Suhas Ganesh, MD, Postdoctoral Associate in the Schizophrenia Neuropharmacology Research Group at Yale (SNRGY), has received an Early Career Investigator Program (ECIP) travel award for the International Society of Psychiatric Genetics’ 2021 Virtual World Congress of Psychiatric Genetics (WCPG).

The 2021 WCPG will be held virtually from Oct. 11-15. As an awardee, Ganesh will receive registration reimbursement to the 2021 WCPG, as well as a travel stipend for the 2022 WCPG in Florence, Italy.

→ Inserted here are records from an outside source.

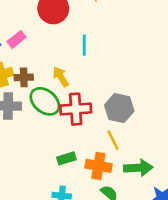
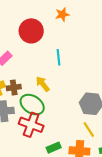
red cross: (76, 109) -> (31, 125), moved, turned 30

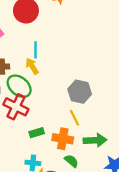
cyan line: (58, 57) -> (36, 50), moved

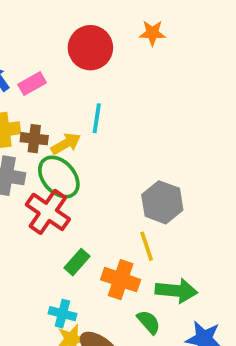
yellow arrow: (32, 66) -> (66, 144), moved, turned 84
green rectangle: (37, 133) -> (77, 262), turned -40
green semicircle: (71, 161) -> (149, 322), moved

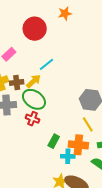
cyan line: (97, 118) -> (46, 64), turned 56
red cross: (48, 212) -> (33, 119), size x0.6
cyan cross: (62, 314) -> (68, 156), moved

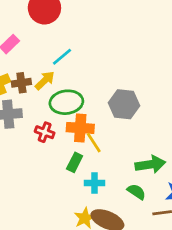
green ellipse: (34, 99) -> (66, 102), moved, turned -40
yellow line: (88, 124) -> (94, 143), moved
orange cross: (78, 145) -> (80, 128), moved

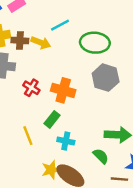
yellow arrow: (45, 80) -> (41, 43), turned 54
green ellipse: (66, 102) -> (95, 43), moved
yellow line: (94, 143) -> (28, 136), moved

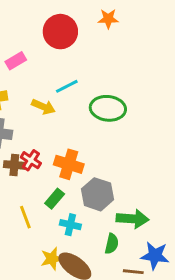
brown cross: (20, 40) -> (14, 165), moved
gray hexagon: (106, 78) -> (97, 194), moved
green semicircle: (101, 156) -> (112, 244), turned 56

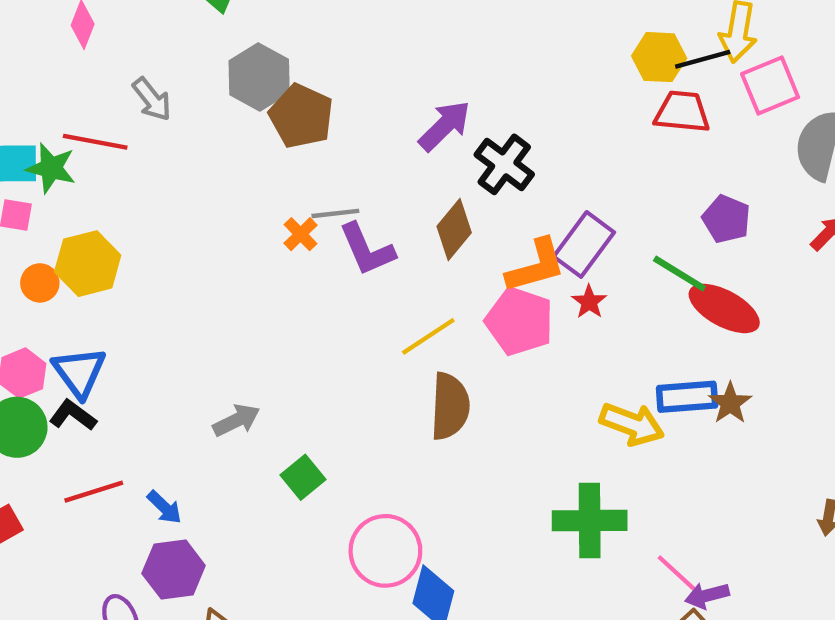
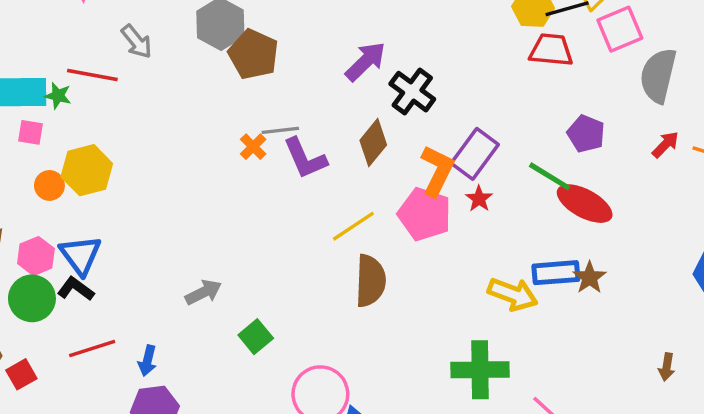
green star: (51, 168) -> (58, 96), size x0.7
orange L-shape: (536, 266) -> (437, 171), turned -48
blue arrow: (164, 507) -> (147, 361), turned 60

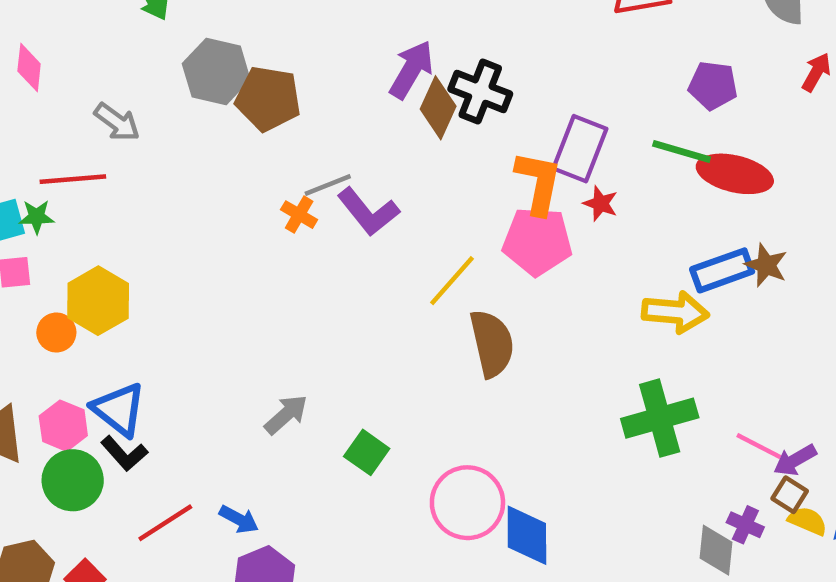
brown diamond: (373, 143) -> (438, 108), moved
black L-shape: (76, 289) -> (124, 453), turned -153
blue arrow: (147, 361) -> (239, 519), turned -60

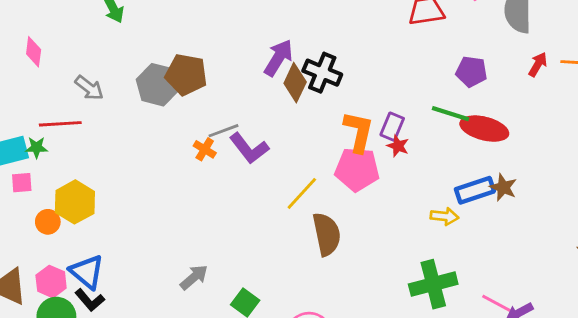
gray hexagon: (216, 71) -> (158, 85), moved
purple rectangle: (580, 149) -> (392, 127), moved, size x0.7
yellow arrow: (675, 312) -> (444, 216), size x0.7

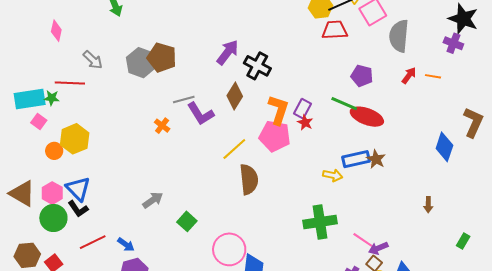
brown diamond: (295, 83) -> (235, 96), moved
orange cross: (205, 149) -> (162, 126), moved
pink square: (22, 183) -> (39, 122), turned 35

Ganesh will also be assigned a senior researcher to serve as a mentor.

Additionally, Ganesh will present a poster titled, “Polygenic Risk Score for Cannabis Use Disorder predicts acute intoxicating effects and cognitive deficits induced by delta-9-Tetrahydrocannabinol – A pilot study.”

Suhas completed clinical training in psychiatry and addiction medicine, and research training in psychiatry genetics at National Institute of Mental Health and Neurosciences, Bengaluru, India before joining SNRGY, directed by Deepak Cyril D’Souza, MD, Professor of Psychiatry, to study how cannabis exposure interacts with individual genetic vulnerability to determine mental health outcomes.

The WCPG is the premier international scientific meeting for research in psychiatric genetics and related areas. Leading experts from all over the world in the area of genetics, neuroscience, and psychiatry will participate. The theme of the 2021 congress is, “Genomics: The Journey to Improve Mental Health,” which will highlight how genetics improves diagnostics and treatment of neurodevelopmental disease, provide an update on pharmacogenetics in psychiatry, and how results from large scale genome-wide association studies can be translated for clinical application. Furthermore, the congress will explore the best way forward to integrate genetic findings with molecular and cellular function and combine information on the environment with the genome for refined risk prediction.